Ephraims aensien ende heerlickheyt sterft ende verdwijnt door afgoderye, v ers 1, etc. Afbeeldinge van Godes schricklicken toorn over Ephraims snoode ondanckbaerheyt tegen haren eenigen ende goedigen Heylant, van den eersten aen, 4. d’oorsake van Israels verderf, ende aenstaende nooden, is afgoderye, ydel vertrouwen ende domme onboetveerdicheyt, 9. Euangelische genaden-belofte voor Ephraim, na voorgaende verwoestinge, 14.
1 ALs Ephraim sprack, so beefdemen; hy heeft sich verheven in Israël: maer hy is schuldich geworden aen den Baal ende is gestorven.
2 Ende nu zijnse voortgevaren te sondigen, ende hebben sich van haer silver een gegoten beelt gemaeckt, Afgoden nae haer verstant, die altemael smeden-werck zijn: waer van sy [nochtans] seggen; De menschen die offeren, sullen de kalveren kussen.
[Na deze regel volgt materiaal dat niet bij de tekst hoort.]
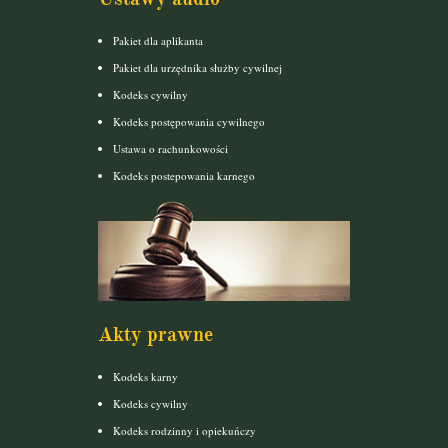
Pakiet dla aplikanta
Pakiet dla urzędnika służby cywilnej
Kodeks cywilny
Kodeks postępowania cywilnego
Ustawa o rachunkowości
Kodeks postepowania karnego
Akty prawne
Kodeks karny
Kodeks cywilny
Kodeks rodzinny i opiekuńczy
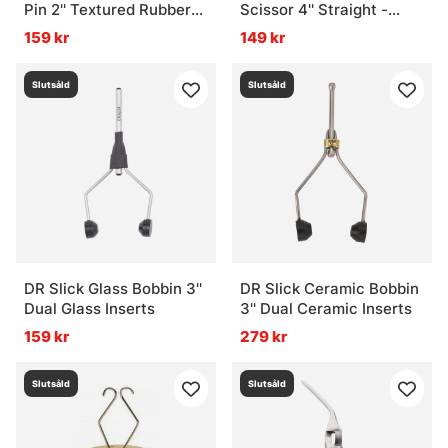
Pin 2'' Textured Rubber
Scissor 4'' Straight -
Grips Green
Adjustable Open Loops
159 kr
149 kr
Slutsåld
Slutsåld
DR Slick Glass Bobbin 3''
DR Slick Ceramic Bobbin
Dual Glass Inserts
3'' Dual Ceramic Inserts
159 kr
279 kr
Slutsåld
Slutsåld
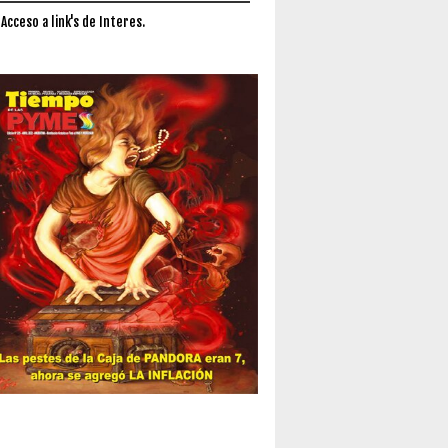
 Acceso a link's de Interes.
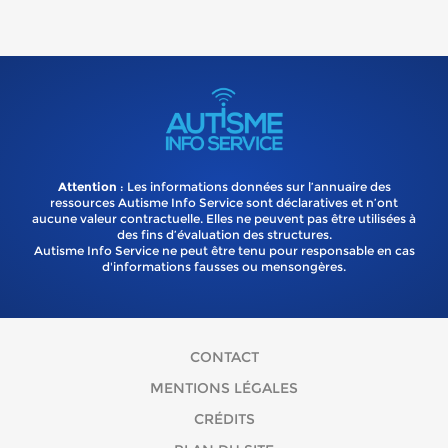
Attention
: Les informations données sur l’annuaire des
ressources Autisme Info Service sont déclaratives et n’ont
aucune valeur contractuelle. Elles ne peuvent pas être utilisées à
des fins d’évaluation des structures.
Autisme Info Service ne peut être tenu pour responsable en cas
d'informations fausses ou mensongères.
CONTACT
MENTIONS LÉGALES
CRÉDITS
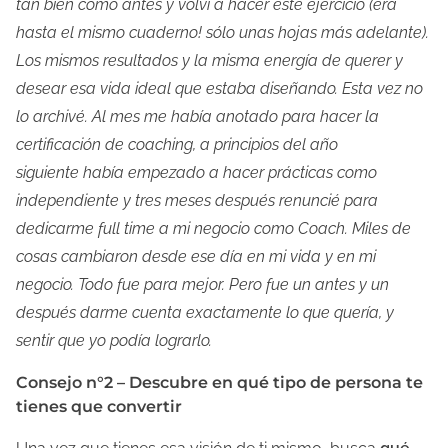
tan bien como antes y volví a hacer este ejercicio (era
hasta el mismo cuaderno! sólo unas hojas más adelante).
Los mismos resultados y la misma energía de querer y
desear esa vida ideal que estaba diseñando. Esta vez no
lo archivé. Al mes me había anotado para hacer la
certificación de coaching, a principios del año
siguiente había empezado a hacer prácticas como
independiente y tres meses después renuncié para
dedicarme full time a mi negocio como Coach. Miles de
cosas cambiaron desde ese día en mi vida y en mi
negocio. Todo fue para mejor. Pero fue un antes y un
después darme cuenta exactamente lo que quería, y
sentir que yo podía lograrlo.
Consejo n°2 – Descubre en qué tipo de persona te
tienes que convertir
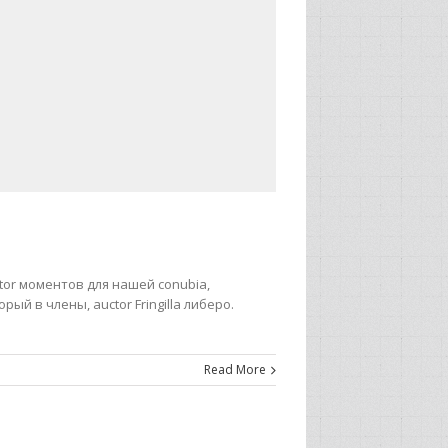
Litor моментов для нашей conubia,
орый в члены, auctor Fringilla либеро.
Read More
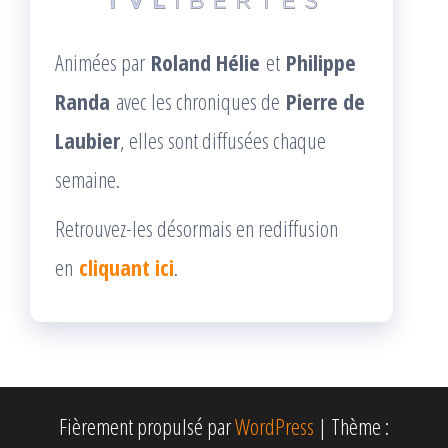
Animées par
Roland Hélie
et
Philippe
Randa
avec les chroniques de
Pierre de
Laubier
, elles sont diffusées chaque
semaine.
Retrouvez-les désormais en rediffusion
en
cliquant ici
.
Fièrement propulsé par
WordPress
|
Thème :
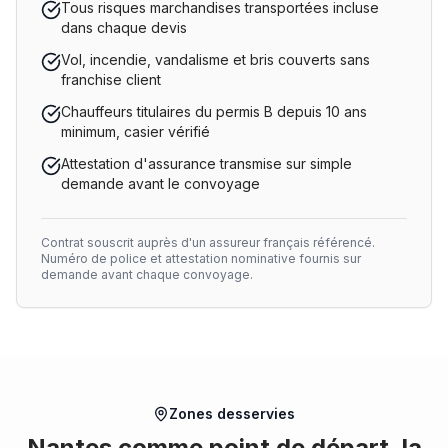
Tous risques marchandises transportées incluse
dans chaque devis
Vol, incendie, vandalisme et bris couverts sans
franchise client
Chauffeurs titulaires du permis B depuis 10 ans
minimum, casier vérifié
Attestation d'assurance transmise sur simple
demande avant le convoyage
Contrat souscrit auprès d'un assureur français référencé.
Numéro de police et attestation nominative fournis sur
demande avant chaque convoyage.
Zones desservies
Nantes comme point de départ, la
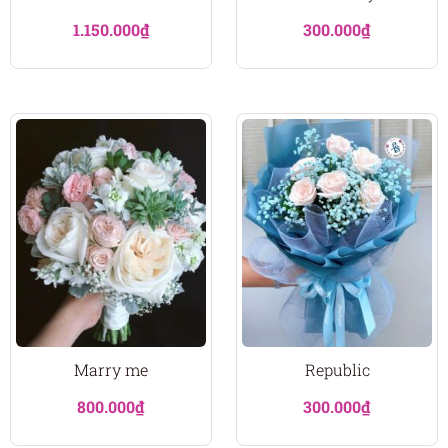
1.150.000
₫
300.000
₫
Marry me
Republic
800.000
₫
300.000
₫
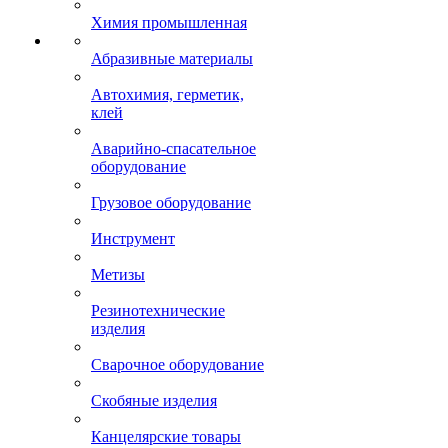
Химия промышленная
Абразивные материалы
Автохимия, герметик,
клей
Аварийно-спасательное
оборудование
Грузовое оборудование
Инструмент
Метизы
Резинотехнические
изделия
Сварочное оборудование
Скобяные изделия
Канцелярские товары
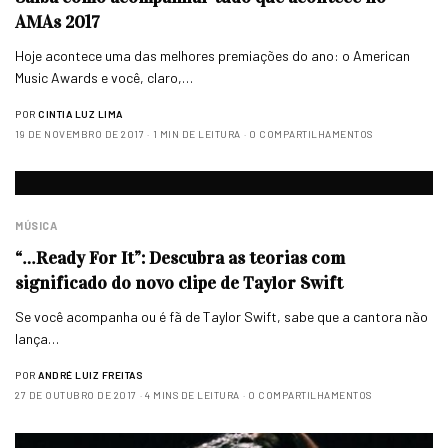
AMAs 2017
Hoje acontece uma das melhores premiações do ano: o American
Music Awards e você, claro,…
POR
CINTIA LUZ LIMA
19 DE NOVEMBRO DE 2017
1 MIN DE LEITURA
0 COMPARTILHAMENTOS
MÚSICA
“…Ready For It”: Descubra as teorias com
significado do novo clipe de Taylor Swift
Se você acompanha ou é fã de Taylor Swift, sabe que a cantora não
lança…
POR
ANDRÉ LUIZ FREITAS
27 DE OUTUBRO DE 2017
4 MINS DE LEITURA
0 COMPARTILHAMENTOS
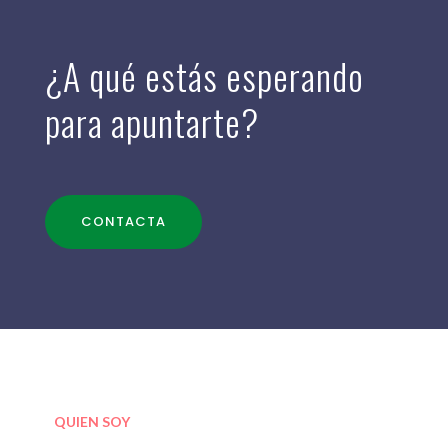
¿A qué estás esperando
para apuntarte?
CONTACTA
QUIEN SOY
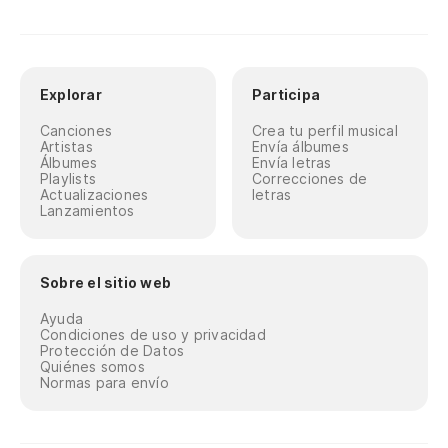
Explorar
Participa
Canciones
Crea tu perfil musical
Artistas
Envía álbumes
Álbumes
Envía letras
Playlists
Correcciones de
Actualizaciones
letras
Lanzamientos
Sobre el sitio web
Ayuda
Condiciones de uso y privacidad
Protección de Datos
Quiénes somos
Normas para envío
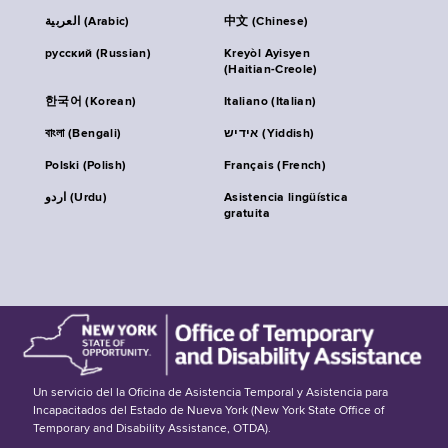
العربية (Arabic)
中文 (Chinese)
русский (Russian)
Kreyòl Ayisyen
(Haitian-Creole)
한국어 (Korean)
Italiano (Italian)
বাংলা (Bengali)
אידיש (Yiddish)
Polski (Polish)
Français (French)
اردو (Urdu)
Asistencia lingüística
gratuita
Un servicio del la Oficina de Asistencia Temporal y Asistencia para
Incapacitados del Estado de Nueva York (New York State Office of
Temporary and Disability Assistance, OTDA).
3 Daerom sullen sy zijn als eene morgen-wolcke, ende als een vroech komende dauw, die henen gaet: als kaf van den dorschvloer, ende als roock uyt den schoorsteen wort wech gestormt.
4 Ick ben doch de HEERE uwe Godt van Egypten-lant af: daerom en soudt ghy geenen Godt kennen dan my alleen, want daer en is geen Heylant dan Ick.
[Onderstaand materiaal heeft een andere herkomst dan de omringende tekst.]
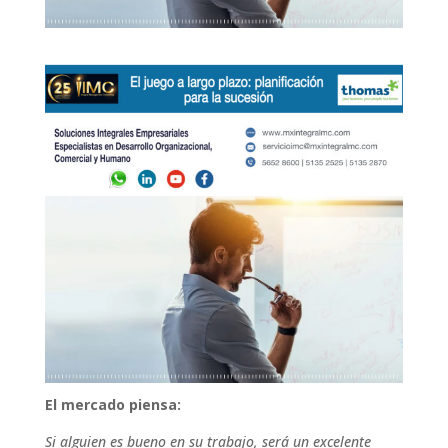
El mercado piensa:
Si alguien es bueno en su trabajo, será un excelente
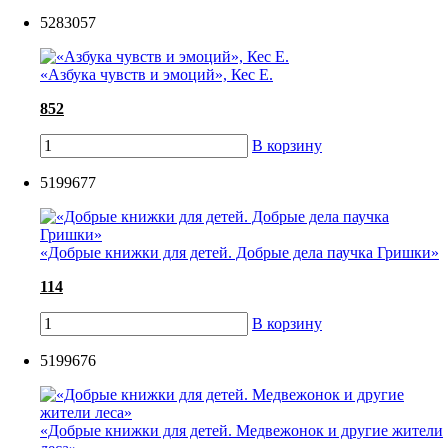
5283057
«Азбука чувств и эмоций», Кес Е.
852
В корзину
5199677
«Добрые книжки для детей. Добрые дела паучка Гришки»
114
В корзину
5199676
«Добрые книжки для детей. Медвежонок и другие жители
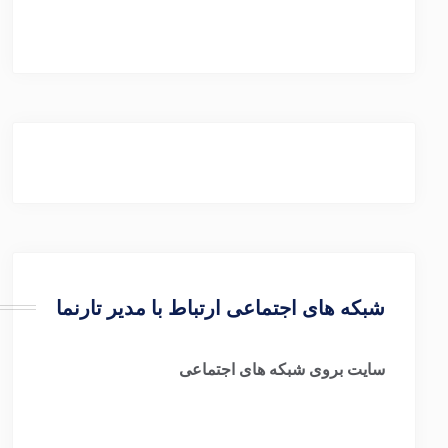
شبکه های اجتماعی ارتباط با مدیر تارنما
سایت بروی شبکه های اجتماعی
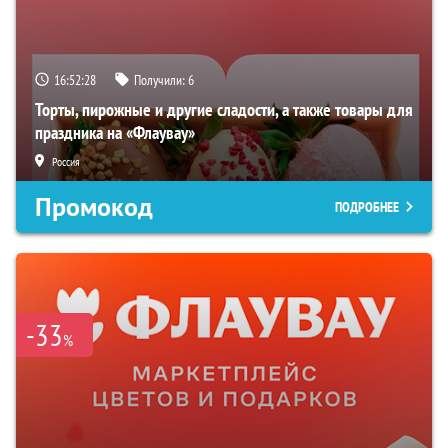
16:52:27
Получили:
6
Торты, пирожные и другие сладости, а также товары для
праздника на «Флаувау»
Россия
Промокод
ПОДРОБНЕЕ
-33
%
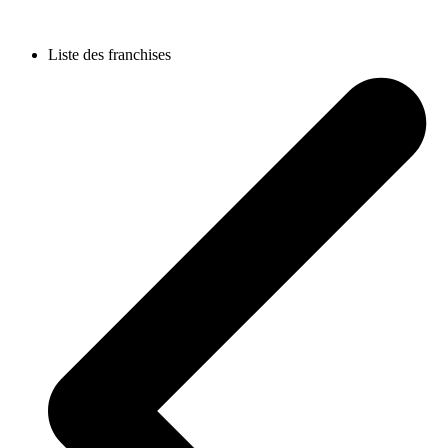
Liste des franchises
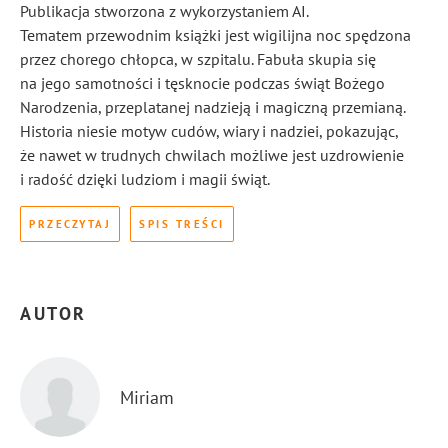
Publikacja stworzona z wykorzystaniem AI.
Tematem przewodnim książki jest wigilijna noc spędzona
przez chorego chłopca, w szpitalu. Fabuła skupia się
na jego samotności i tęsknocie podczas świąt Bożego
Narodzenia, przeplatanej nadzieją i magiczną przemianą.
Historia niesie motyw cudów, wiary i nadziei, pokazując,
że nawet w trudnych chwilach możliwe jest uzdrowienie
i radość dzięki ludziom i magii świąt.
PRZECZYTAJ
SPIS TREŚCI
AUTOR
Miriam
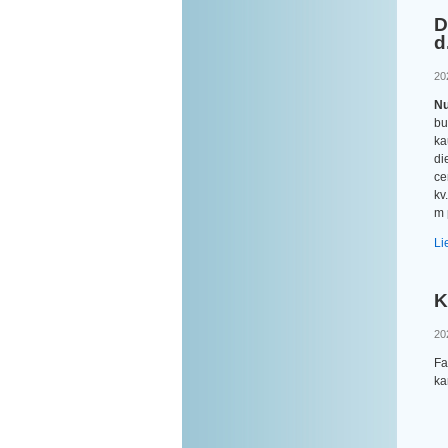
D
d
20
Nu
bu
ka
di
ce
kv
m 
Li
K
20
Fa
ka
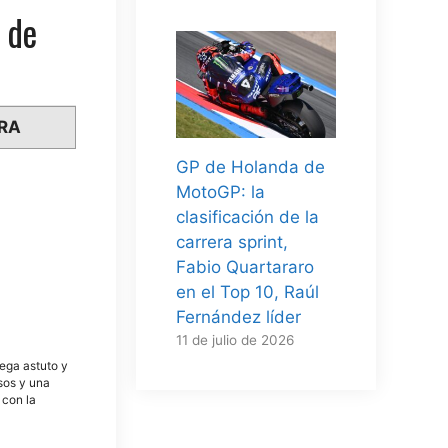
 de
RA
GP de Holanda de
MotoGP: la
clasificación de la
carrera sprint,
n
Fabio Quartararo
en el Top 10, Raúl
Fernández líder
11 de julio de 2026
tega astuto y
osos y una
 con la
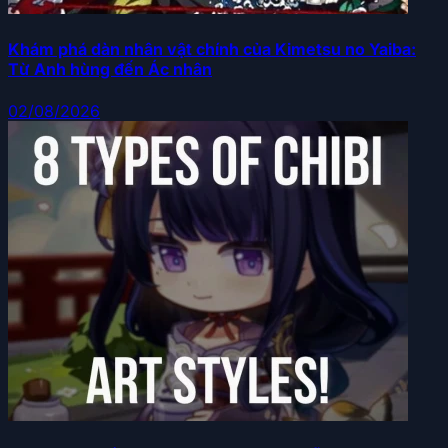
Khám phá dàn nhân vật chính của Kimetsu no Yaiba:
Từ Anh hùng đến Ác nhân
02/08/2026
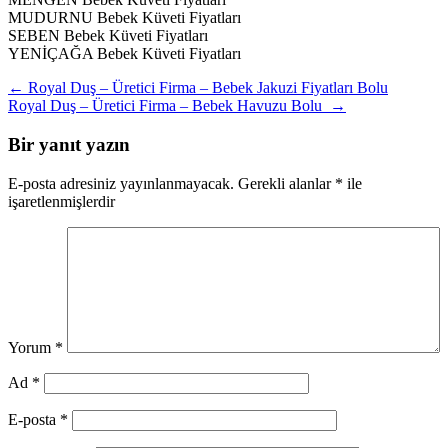
MUDURNU Bebek Küveti Fiyatları
SEBEN Bebek Küveti Fiyatları
YENİÇAĞA Bebek Küveti Fiyatları
Yazı
←
Royal Duş – Üretici Firma – Bebek Jakuzi Fiyatları Bolu
Royal Duş – Üretici Firma – Bebek Havuzu Bolu
→
gezinmesi
Bir yanıt yazın
E-posta adresiniz yayınlanmayacak.
Gerekli alanlar
*
ile
işaretlenmişlerdir
Yorum
*
Ad
*
E-posta
*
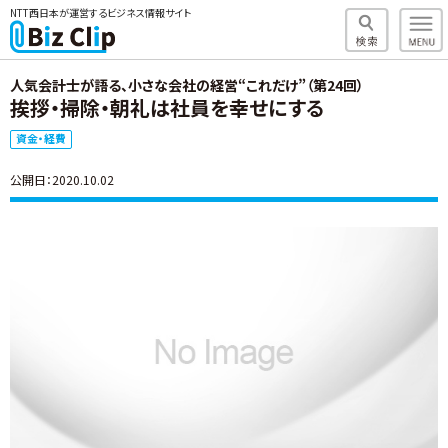
NTT西日本が運営するビジネス情報サイト
人気会計士が語る、小さな会社の経営“これだけ”（第24回）
挨拶・掃除・朝礼は社員を幸せにする
資金・経費
公開日：2020.10.02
5 Ick hebbe u gekent inde woestijne; in seer heeten lande.
6 Daer na zijn sy, nae dat haerlieder weyde was, satt geworden; alsse satt zijn geworden, heeft sich haer herte verheven: daerom hebben sy my vergeten.
7 Dies wert ick hen als een felle leeuw: als een luypaert loerde ick op den wech.
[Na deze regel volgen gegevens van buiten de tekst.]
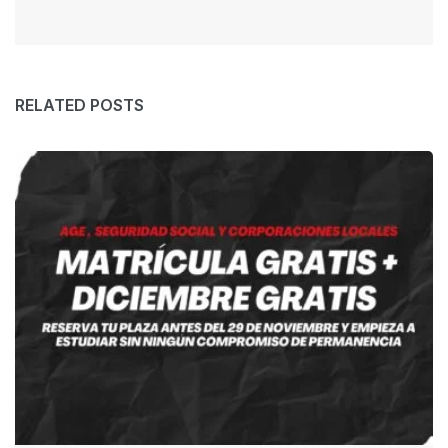
RELATED POSTS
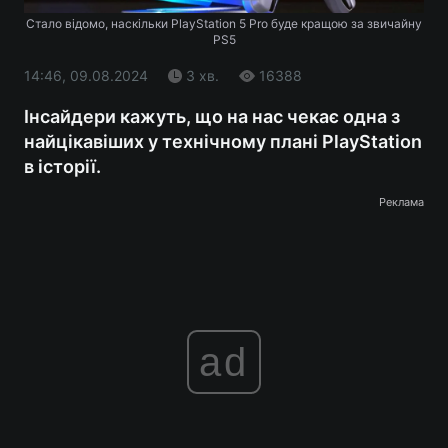
Стало відомо, наскільки PlayStation 5 Pro буде кращою за звичайну
PS5
14:46, 09.08.2024
3 хв.
16388
Інсайдери кажуть, що на нас чекає одна з
найцікавіших у технічному плані PlayStation
в історії.
Реклама
ad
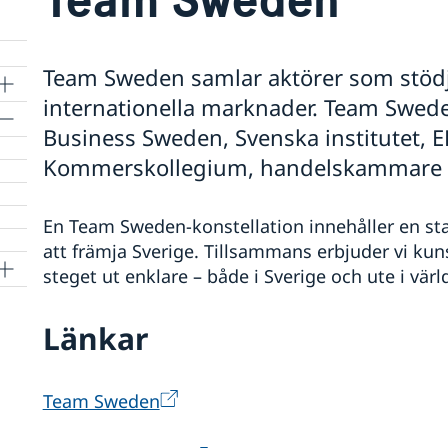
Team Sweden samlar aktörer som stödj
internationella marknader. Team Swede
Business Sweden, Svenska institutet, 
Kommerskollegium, handelskammare m
En Team Sweden-konstellation innehåller en sta
att främja Sverige. Tillsammans erbjuder vi kun
steget ut enklare – både i Sverige och ute i vä
Länkar
Team Sweden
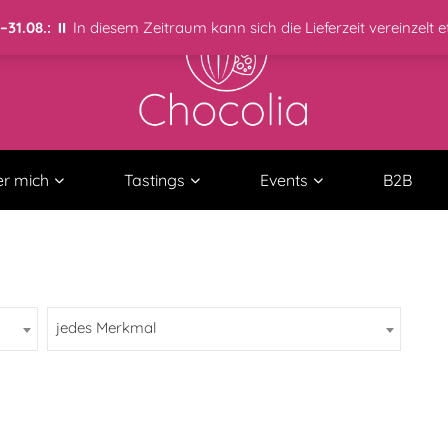
31.08.:
⏸️ In diesem Zeitraum kann sich die Lieferzeit vereinzelt 
r mich
Tastings
Events
B2B
jedes Merkmal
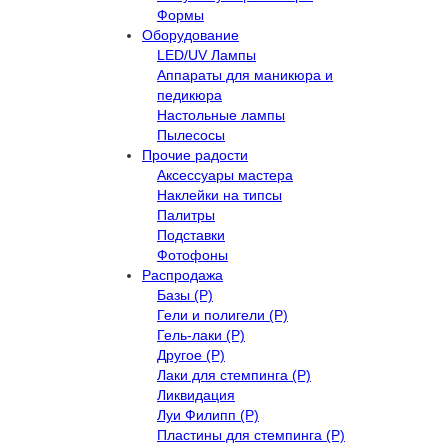
Формы
Оборудование
LED/UV Лампы
Аппараты для маникюра и
педикюра
Настольные лампы
Пылесосы
Прочие радости
Аксессуары мастера
Наклейки на типсы
Палитры
Подставки
Фотофоны
Распродажа
Базы (Р)
Гели и полигели (Р)
Гель-лаки (Р)
Другое (Р)
Лаки для стемпинга (Р)
Ликвидация
Луи Филипп (Р)
Пластины для стемпинга (Р)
8 Ick ontmoettese als een beyr die van jongen berooft is, ende scheurde het slot hares herten: ende ick verslondtse aldaer als een oude leeuw; het wilt gedierte des velts verscheurdese.
9 Het heeft u bedorven, ô Israël, want in my, is uwe hulpe.
10 Waer is uw’ Coninck nu? dat hy u behoude in alle uwe steden: ende uwe Richters, daer ghy van seydet; Geeft my eenen Coninck ende Vorsten?
11 Ick gaf u eenen Coninck in mijnen toorn, ende nam [hem] wech in mijne verbolgentheyt.
12 Ephraims ongerechticheyt is t’samen-gebonden , sijne sonde is opgeleyt.
13 Smerten eener barender [vrouwe] sullen hem aenkomen: hy is een onwijs kint; want [anders] en soude hy geenen tijt in de kinder-geboorte blijven staen.
14 [Doch] ick salse van’t gewelt der helle verlossen, ick salse vry maken van den doot: ô Doot, waer zijn uwe pestilentien? helle, waer is u verderf? berouw sal van mijne oogen verborgen zijn.
15 Want hy sal vrucht voortbrengen onder de broederen: [doch] daer sal een Ooste-wint komen, een wint des HEEREN, opkomende uyt de woestijne; ende sijn sprinck-ader sal uytdroogen, ende sijne fonteyne sal verdroogen; die selve sal den schat alles gewenschten huysraets rooven.